Un entraîneur peut aborder la tactique de deux manières: imposer une certaine forme de pratiquer le football, ce qui implique de beaucoup enseigner et nécessite un effectif réactif (vouloir le faire et en être capable), ou simplement s’adapter à ce qu’il a. “Mettre le joueur dans les meilleures conditions pour qu’il exprime son potentiel”, dit Arrigo Sacchi. Dans le cas de Sampaoli au Chili, les deux approches se rejoignaient puisque le chauve voulait jouer comme son prédécesseur – même s’il accentue plutôt, en interview, sur les changements, comme pour nuancer le côté “héritage”. Pour Valverde, c’est légèrement différent… mais sur le long terme: l’ancien attaquant de Bilbao a d’abord gardé la philosophie existante, qui voulait qu’on passe désormais beaucoup plus par le sol que par les airs dans la phase de construction, avant d’implémenter ses spécificités. Il y a désormais plus de jeu de position et d’alternance jeu court-jeu long grâce à l’explosion d’Aritz Aduriz et l’arrivée de Raúl Garcia, mais aucun joueur n’a dû désapprendre ce qu’il a passé deux ans à maîtriser. Le pressing par exemple, nerf de la guerre du football moderne porté disparu sur la Canebière.

 

Est-ce la faute du seul Michel? Les joueurs des clubs français sont, de l’avis de ceux qui ont bourlingué, difficiles à mettre au travail. Cela n’a pas empêché Bielsa de les garder sous pression pendant six mois, transformant Florian Thauvin en marathonien dans son couloir. Les résultats actuels ne sont qu’une partie du problème: de tous ceux qui avaient passé un cap l’an dernier et sont restés, aucun n’a gardé le même niveau. Et, hormis Nkoudou peut-être mais dont le rôle d’ailier en faux pied repose sur des fulgurances qui lui permettent de se mettre en évidence hors du collectif, personne ne semble parti pour être valorisé sur le marché des transferts – surtout avec Fletcher, Manquillo, Thauvin, Cabella et Isla en prêt.

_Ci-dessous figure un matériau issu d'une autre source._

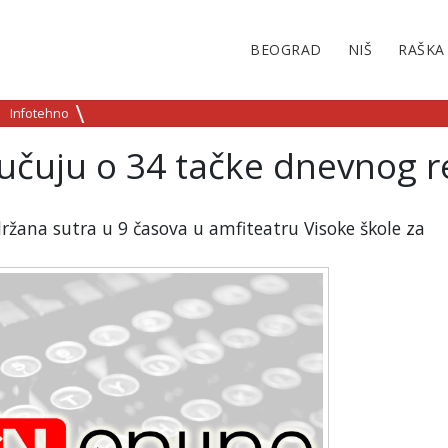
BEOGRAD
NIŠ
RAŠKA
Infotehno
lučuju o 34 tačke dnevnog 
ržana sutra u 9 časova u amfiteatru Visoke škole za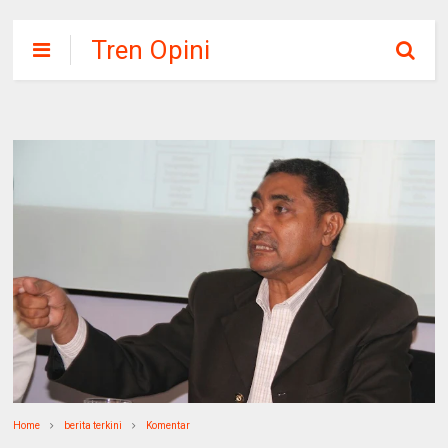
Tren Opini
Home
berita terkini
Komentar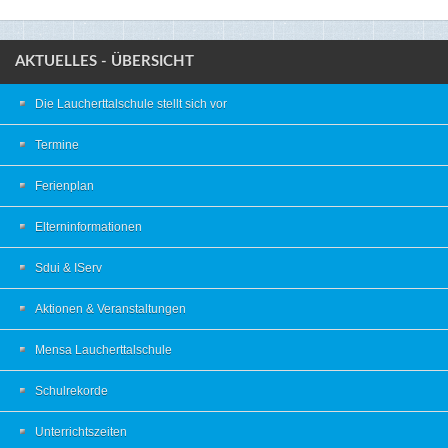
AKTUELLES - ÜBERSICHT
Die Laucherttalschule stellt sich vor
Termine
Ferienplan
Elterninformationen
Sdui & IServ
Aktionen & Veranstaltungen
Mensa Laucherttalschule
Schulrekorde
Unterrichtszeiten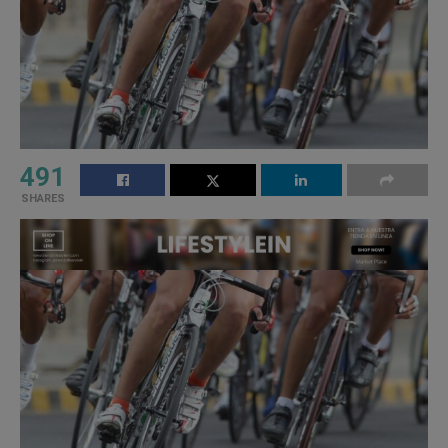
491
SHARES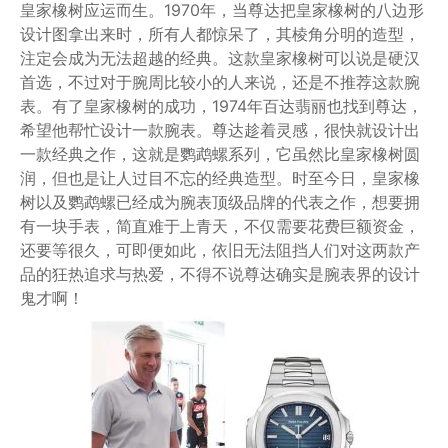
皇家橡树应运而生。1970年，当尊达把皇家橡树的八边形
设计图拿出来时，所有人都惊呆了，其棱角分明的造型，
注定会成为无法超越的经典。这款皇家橡树可以说是硬汉
首选，不过对于腕周比较小的人来说，还是不推荐这款腕
表。有了皇家橡树的成功，1974年百达翡丽也找到尊达，
希望他帮忙设计一款腕表。尊达趁着灵感，很快就设计出
一款经典之作，这就是鹦鹉螺系列，它虽然比皇家橡树圆
润，但也是让人过目不忘的经典造型。时至今日，皇家橡
树以及鹦鹉螺已经成为腕表顶级品牌的代表之作，想要拥
有一块手表，简直难于上青天，不仅需要花费巨额资金，
还要等很久，可即便如此，依旧无法阻挡人们对这两款产
品的狂热追求与热爱，不得不说尊达确实是腕表界的设计
鬼才啊！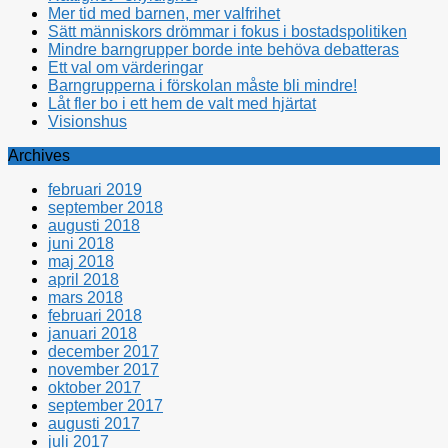
Mer tid med barnen, mer valfrihet
Sätt människors drömmar i fokus i bostadspolitiken
Mindre barngrupper borde inte behöva debatteras
Ett val om värderingar
Barngrupperna i förskolan måste bli mindre!
Låt fler bo i ett hem de valt med hjärtat
Visionshus
Archives
februari 2019
september 2018
augusti 2018
juni 2018
maj 2018
april 2018
mars 2018
februari 2018
januari 2018
december 2017
november 2017
oktober 2017
september 2017
augusti 2017
juli 2017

Car si Marcelo Bielsa a échoué à décrocher une place en C1, avoir vendu Lemina et Imbula pour un total supérieur à trente millions d’euros ressemble aujourd’hui à un miracle.

 

Que peut maintenant faire Vincent Labrune? Tenter Sampaoli et espérer reprendre là où l’OM s’était arrêté il y a un an? Le nouveau chapitre ressemble de plus en plus à une parenthèse, refermée d’autant plus vite que les jeunes n’ont apparemment plus aucune chance de bousculer la hiérarchie. On se souvient d’un Bielsa fou parce que le centre d’entraînement de Bilbao ne voyait pas le jour assez vite. En octobre, on apprenait qu’il finançait la construction d’un centre de mise au vert pour les Newell’s Old Boys. On l’imagine aisément dépité de voir l’édifice marseillais par terre.